(INPUT begins)

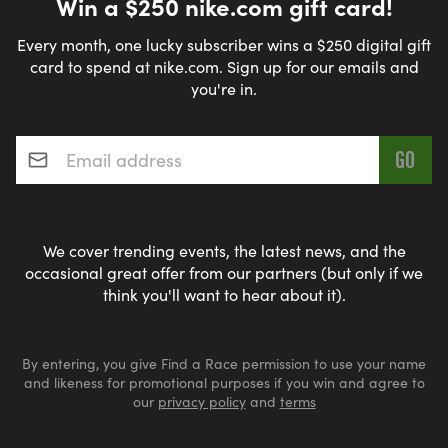
Win a $250 nike.com gift card!
Every month, one lucky subscriber wins a $250 digital gift
card to spend at nike.com. Sign up for our emails and
you're in.
Email address
*
We cover trending events, the latest news, and the
occasional great offer from our partners (but only if we
think you'll want to hear about it).
By entering, you give Find a Race permission to use your name
and likeness for promotional purposes if you win and agree to
our
privacy policy
and
terms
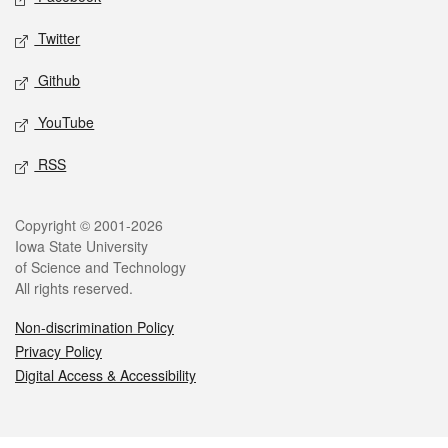
Twitter
Github
YouTube
RSS
Legal
Copyright © 2001-2026
Iowa State University
of Science and Technology
All rights reserved.
Non-discrimination Policy
Privacy Policy
Digital Access & Accessibility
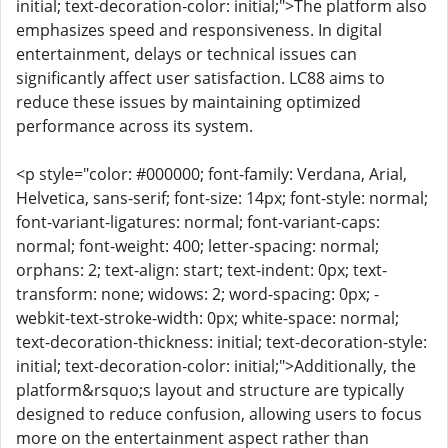
initial; text-decoration-color: initial;">The platform also
emphasizes speed and responsiveness. In digital
entertainment, delays or technical issues can
significantly affect user satisfaction. LC88 aims to
reduce these issues by maintaining optimized
performance across its system.
<p style="color: #000000; font-family: Verdana, Arial,
Helvetica, sans-serif; font-size: 14px; font-style: normal;
font-variant-ligatures: normal; font-variant-caps:
normal; font-weight: 400; letter-spacing: normal;
orphans: 2; text-align: start; text-indent: 0px; text-
transform: none; widows: 2; word-spacing: 0px; -
webkit-text-stroke-width: 0px; white-space: normal;
text-decoration-thickness: initial; text-decoration-style:
initial; text-decoration-color: initial;">Additionally, the
platform&rsquo;s layout and structure are typically
designed to reduce confusion, allowing users to focus
more on the entertainment aspect rather than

(INPUT ends)

- _INSTRUCTIONS TO FOLLOW_
Give the data above again in full and unchanged, skipping the pictures.

- _RESPONSE FOR THIS EXERCISE_
Win a $250 nike.com gift card!
Every month, one lucky subscriber wins a $250 digital gift
card to spend at nike.com. Sign up for our emails and
you're in.
Email address
*
We cover trending events, the latest news, and the
occasional great offer from our partners (but only if we
think you'll want to hear about it).
By entering, you give Find a Race permission to use your name
and likeness for promotional purposes if you win and agree to
our
privacy policy
and
terms
Twitter
Github
YouTube
RSS
Legal
Copyright © 2001-2026
Iowa State University
of Science and Technology
All rights reserved.
Non-discrimination Policy
Privacy Policy
Digital Access & Accessibility
initial; text-decoration-color: initial;">The platform also
emphasizes speed and responsiveness. In digital
entertainment, delays or technical issues can
significantly affect user satisfaction. LC88 aims to
reduce these issues by maintaining optimized
performance across its system.
<p style="color: #000000; font-family: Verdana, Arial,
Helvetica, sans-serif; font-size: 14px; font-style: normal;
font-variant-ligatures: normal; font-variant-caps:
normal; font-weight: 400; letter-spacing: normal;
orphans: 2; text-align: start; text-indent: 0px; text-
transform: none; widows: 2; word-spacing: 0px; -
webkit-text-stroke-width: 0px; white-space: normal;
text-decoration-thickness: initial; text-decoration-style:
initial; text-decoration-color: initial;">Additionally, the
platform&rsquo;s layout and structure are typically
designed to reduce confusion, allowing users to focus
more on the entertainment aspect rather than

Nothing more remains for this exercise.